Suzanne Jackson works experimentally across mediums, including drawing, painting, printmaking, bookmaking, poetry, dance, theater and costume design. In her lyrical work from the 1960s and 70s, figures and recurring symbols are built through multiple layers of acrylic wash on canvas, making for ethereal paintings in which any firm distinction between depicted elements is dissolved. Similarly built up through layers of pure acrylic, Jackson’s recent works are partially structured with produce bags, rods, paper fragments, peanut shells, bamboo bells and leather string. The artist’s handmade gestures—pinching, crimping and pleating—occur within a material transparency that lends each composition a uniquely luminous dimensionality.

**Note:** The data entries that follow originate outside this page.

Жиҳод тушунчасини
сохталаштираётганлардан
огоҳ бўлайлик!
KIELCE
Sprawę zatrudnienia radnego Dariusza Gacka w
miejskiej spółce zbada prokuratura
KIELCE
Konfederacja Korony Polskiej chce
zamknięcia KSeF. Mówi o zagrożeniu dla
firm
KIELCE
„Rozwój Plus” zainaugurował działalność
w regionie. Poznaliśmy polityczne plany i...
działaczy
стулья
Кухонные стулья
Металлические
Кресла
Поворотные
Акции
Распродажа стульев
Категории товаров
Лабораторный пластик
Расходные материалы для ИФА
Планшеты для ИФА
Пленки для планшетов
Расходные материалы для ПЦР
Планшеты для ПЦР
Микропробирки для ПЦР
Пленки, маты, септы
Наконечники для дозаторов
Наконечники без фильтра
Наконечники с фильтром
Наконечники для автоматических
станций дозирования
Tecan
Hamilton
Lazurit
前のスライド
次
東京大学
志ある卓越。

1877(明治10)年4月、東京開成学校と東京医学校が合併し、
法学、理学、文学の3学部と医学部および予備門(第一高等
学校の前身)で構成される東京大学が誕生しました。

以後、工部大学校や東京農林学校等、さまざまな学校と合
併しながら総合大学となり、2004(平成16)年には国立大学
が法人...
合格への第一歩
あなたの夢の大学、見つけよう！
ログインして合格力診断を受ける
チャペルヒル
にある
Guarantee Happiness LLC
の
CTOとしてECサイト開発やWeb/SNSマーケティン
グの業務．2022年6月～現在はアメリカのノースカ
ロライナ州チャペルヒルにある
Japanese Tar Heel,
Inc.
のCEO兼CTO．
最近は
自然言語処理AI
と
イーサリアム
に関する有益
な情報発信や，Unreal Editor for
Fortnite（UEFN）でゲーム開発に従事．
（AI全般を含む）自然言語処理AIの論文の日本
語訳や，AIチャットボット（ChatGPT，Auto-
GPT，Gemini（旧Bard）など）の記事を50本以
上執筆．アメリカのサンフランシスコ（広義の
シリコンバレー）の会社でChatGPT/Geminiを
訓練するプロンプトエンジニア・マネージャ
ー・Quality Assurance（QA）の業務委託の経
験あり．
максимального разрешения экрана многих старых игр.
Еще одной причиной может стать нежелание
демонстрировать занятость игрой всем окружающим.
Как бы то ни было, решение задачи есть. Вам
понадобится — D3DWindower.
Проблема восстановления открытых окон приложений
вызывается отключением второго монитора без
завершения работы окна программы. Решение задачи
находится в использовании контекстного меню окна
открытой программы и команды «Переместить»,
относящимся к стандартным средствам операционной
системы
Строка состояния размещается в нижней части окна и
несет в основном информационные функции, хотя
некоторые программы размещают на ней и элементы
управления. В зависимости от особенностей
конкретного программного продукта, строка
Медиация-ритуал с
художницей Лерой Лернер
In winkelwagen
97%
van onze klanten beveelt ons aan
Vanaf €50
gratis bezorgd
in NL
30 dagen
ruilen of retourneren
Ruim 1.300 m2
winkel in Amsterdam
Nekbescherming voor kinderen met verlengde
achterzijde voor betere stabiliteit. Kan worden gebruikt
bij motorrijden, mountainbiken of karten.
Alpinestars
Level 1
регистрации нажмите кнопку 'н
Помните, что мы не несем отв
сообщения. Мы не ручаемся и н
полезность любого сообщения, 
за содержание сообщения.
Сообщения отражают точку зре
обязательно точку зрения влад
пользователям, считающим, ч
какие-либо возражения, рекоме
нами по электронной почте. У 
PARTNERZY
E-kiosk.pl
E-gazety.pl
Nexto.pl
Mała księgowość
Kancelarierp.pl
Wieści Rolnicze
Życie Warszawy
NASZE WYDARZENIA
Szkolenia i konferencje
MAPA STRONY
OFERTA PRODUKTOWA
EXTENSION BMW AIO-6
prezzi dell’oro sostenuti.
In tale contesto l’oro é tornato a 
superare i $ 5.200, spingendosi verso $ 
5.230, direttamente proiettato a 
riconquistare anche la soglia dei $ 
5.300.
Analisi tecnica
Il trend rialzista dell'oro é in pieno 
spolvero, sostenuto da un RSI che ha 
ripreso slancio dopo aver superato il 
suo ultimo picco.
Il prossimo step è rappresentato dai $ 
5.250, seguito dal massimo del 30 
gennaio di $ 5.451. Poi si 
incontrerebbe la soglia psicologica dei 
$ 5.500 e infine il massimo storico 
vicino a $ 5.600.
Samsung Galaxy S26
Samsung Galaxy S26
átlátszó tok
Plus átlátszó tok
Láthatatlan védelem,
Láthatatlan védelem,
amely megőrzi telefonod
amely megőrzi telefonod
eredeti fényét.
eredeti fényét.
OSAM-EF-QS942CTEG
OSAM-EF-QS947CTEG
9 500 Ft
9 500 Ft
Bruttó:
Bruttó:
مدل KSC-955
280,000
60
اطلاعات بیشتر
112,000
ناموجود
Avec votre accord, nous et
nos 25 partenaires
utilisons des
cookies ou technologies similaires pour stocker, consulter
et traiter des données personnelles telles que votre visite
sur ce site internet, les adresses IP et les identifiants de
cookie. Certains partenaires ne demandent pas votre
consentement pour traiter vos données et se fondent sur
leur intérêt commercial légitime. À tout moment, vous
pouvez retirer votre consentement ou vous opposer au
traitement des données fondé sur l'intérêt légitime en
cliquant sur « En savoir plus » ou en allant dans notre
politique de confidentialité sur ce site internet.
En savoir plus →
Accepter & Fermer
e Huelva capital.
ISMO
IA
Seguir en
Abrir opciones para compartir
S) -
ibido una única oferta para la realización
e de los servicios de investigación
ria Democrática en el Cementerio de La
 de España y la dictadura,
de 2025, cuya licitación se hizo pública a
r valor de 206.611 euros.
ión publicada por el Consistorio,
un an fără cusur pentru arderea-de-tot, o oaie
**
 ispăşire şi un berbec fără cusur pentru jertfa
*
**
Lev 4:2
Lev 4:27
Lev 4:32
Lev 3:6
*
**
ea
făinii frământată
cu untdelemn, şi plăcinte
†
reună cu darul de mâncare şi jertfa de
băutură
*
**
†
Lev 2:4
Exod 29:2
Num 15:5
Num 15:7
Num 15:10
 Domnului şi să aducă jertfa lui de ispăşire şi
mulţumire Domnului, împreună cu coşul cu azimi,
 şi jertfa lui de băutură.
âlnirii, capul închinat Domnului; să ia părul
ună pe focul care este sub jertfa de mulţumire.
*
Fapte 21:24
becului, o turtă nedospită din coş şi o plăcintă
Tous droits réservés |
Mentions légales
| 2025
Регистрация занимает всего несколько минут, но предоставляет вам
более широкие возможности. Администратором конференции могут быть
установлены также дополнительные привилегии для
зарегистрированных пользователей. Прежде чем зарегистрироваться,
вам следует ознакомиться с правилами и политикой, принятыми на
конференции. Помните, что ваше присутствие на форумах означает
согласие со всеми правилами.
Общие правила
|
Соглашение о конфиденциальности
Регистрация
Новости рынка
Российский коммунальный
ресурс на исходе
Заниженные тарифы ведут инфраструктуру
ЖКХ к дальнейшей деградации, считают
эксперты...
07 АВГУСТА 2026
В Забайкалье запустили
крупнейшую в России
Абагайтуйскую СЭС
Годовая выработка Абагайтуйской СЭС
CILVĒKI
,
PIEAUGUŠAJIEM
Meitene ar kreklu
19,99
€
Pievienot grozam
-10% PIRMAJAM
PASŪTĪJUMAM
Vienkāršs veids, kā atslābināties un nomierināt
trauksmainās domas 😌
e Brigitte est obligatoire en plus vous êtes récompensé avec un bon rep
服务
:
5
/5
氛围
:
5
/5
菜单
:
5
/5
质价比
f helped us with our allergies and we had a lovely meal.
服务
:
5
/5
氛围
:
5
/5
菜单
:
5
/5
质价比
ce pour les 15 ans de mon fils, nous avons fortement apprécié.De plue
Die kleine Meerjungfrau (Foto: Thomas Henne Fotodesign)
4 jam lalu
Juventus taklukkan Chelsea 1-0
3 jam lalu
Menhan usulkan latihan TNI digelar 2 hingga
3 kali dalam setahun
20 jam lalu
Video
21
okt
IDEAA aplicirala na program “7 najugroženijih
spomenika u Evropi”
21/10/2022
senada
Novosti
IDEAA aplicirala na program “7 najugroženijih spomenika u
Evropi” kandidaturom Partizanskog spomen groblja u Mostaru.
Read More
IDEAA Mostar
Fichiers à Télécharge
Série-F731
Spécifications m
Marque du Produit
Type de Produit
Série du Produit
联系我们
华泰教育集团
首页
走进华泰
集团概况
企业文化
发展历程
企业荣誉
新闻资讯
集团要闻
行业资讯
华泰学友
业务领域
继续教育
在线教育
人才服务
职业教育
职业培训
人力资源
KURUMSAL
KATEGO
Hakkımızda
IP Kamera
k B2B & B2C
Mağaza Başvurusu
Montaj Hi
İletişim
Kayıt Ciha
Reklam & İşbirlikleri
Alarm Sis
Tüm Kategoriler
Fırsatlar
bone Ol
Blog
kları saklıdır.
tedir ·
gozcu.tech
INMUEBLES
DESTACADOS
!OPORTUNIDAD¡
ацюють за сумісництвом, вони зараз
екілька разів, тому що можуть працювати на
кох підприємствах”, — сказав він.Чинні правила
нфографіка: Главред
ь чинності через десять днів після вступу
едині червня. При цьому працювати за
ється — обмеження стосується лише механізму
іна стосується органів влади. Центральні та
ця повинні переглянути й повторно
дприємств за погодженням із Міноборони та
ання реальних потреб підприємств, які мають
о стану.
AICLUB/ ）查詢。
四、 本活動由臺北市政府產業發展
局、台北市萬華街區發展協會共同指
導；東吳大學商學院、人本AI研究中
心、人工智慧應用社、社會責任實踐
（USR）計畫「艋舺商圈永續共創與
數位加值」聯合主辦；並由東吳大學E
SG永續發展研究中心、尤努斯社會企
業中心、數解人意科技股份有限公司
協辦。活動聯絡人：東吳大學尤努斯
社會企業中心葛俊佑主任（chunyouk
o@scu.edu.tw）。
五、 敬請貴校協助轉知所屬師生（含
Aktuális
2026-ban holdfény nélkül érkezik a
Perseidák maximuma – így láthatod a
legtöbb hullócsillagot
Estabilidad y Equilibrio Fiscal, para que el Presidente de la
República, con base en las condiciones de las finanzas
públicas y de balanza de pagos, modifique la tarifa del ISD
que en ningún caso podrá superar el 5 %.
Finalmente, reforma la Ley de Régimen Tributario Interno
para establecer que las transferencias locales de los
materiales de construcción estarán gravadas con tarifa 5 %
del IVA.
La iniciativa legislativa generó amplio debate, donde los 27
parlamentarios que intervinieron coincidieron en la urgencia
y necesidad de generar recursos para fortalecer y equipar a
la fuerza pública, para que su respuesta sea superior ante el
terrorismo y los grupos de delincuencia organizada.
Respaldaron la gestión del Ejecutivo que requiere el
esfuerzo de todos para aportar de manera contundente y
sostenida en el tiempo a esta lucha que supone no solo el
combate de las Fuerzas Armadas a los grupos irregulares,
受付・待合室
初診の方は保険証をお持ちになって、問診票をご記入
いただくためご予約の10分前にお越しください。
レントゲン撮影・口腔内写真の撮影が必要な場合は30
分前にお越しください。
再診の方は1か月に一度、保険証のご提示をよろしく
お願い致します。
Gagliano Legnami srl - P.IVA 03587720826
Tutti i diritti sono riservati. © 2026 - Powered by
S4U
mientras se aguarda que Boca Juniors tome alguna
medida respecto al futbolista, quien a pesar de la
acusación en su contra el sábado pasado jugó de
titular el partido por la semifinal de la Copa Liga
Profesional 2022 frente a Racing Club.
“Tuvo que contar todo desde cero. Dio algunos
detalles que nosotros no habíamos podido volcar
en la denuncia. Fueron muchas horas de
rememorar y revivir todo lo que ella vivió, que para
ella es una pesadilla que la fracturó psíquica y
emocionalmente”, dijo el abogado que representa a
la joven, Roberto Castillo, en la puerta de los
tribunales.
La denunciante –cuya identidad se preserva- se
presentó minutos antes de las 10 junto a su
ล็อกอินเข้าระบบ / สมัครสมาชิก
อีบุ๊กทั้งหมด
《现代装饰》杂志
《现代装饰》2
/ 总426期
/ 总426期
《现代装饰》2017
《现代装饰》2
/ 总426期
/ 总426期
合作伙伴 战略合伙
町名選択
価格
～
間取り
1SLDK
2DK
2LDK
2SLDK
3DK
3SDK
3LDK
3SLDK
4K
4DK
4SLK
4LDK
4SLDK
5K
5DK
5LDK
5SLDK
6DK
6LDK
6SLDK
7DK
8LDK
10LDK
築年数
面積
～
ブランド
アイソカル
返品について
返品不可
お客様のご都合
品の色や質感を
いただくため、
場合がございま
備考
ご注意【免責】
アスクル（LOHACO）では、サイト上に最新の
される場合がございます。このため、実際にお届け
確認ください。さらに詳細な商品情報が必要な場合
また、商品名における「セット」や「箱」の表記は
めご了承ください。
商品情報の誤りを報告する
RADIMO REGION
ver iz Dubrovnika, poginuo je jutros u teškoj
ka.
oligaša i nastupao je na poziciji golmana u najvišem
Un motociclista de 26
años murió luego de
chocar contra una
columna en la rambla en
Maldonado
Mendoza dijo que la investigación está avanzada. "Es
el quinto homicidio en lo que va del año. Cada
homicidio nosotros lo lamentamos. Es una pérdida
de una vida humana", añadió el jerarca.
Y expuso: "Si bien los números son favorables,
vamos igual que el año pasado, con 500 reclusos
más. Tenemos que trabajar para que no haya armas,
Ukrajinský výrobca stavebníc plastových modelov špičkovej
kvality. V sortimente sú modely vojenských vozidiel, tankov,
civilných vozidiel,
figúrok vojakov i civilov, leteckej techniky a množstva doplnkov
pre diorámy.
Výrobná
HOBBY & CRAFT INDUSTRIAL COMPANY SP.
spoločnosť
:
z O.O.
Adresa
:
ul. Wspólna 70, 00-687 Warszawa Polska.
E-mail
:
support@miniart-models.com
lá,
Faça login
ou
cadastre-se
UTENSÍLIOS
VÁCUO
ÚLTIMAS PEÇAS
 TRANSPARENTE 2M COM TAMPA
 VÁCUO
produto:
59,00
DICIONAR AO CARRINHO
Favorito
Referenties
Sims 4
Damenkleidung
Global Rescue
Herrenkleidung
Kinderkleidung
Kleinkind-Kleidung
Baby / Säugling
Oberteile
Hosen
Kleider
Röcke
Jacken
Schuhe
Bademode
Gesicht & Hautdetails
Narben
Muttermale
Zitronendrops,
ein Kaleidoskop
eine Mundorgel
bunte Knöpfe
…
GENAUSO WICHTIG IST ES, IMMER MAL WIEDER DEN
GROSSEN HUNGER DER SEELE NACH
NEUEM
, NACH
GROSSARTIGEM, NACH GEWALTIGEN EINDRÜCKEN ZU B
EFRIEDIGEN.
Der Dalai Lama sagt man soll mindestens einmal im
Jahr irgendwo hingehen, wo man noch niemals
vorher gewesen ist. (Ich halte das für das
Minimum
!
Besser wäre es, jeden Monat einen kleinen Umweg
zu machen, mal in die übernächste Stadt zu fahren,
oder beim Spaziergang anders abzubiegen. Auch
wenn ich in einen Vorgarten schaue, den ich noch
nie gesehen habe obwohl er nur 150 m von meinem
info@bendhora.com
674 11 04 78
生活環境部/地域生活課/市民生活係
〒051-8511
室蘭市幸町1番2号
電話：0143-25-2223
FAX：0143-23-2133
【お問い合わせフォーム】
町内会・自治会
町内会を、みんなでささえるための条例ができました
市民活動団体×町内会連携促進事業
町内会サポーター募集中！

After Jackson studied painting and theater at San Francisco State University, she settled in Echo Park, where she worked as an artist and teacher and attended Charles White’s drawing class at the Otis Art Institute. There Jackson engaged a community of artist peers and initiated Gallery 32, showcasing figures like David Hammons, Timothy Washington, Alonzo Davis, Dan Concholar, Senga Nengudi, George Evans, Gloria Bohanon, Betye Saar and Emory Douglas. Hosting discussions, experimental exhibitions and artist lectures, Gallery 32 embodied the notion of a gallery serving as a vehicle for community engagement, togetherness and resistance, representing a significant space in contextualizing Jackson’s artistic practice within broader political and social histories.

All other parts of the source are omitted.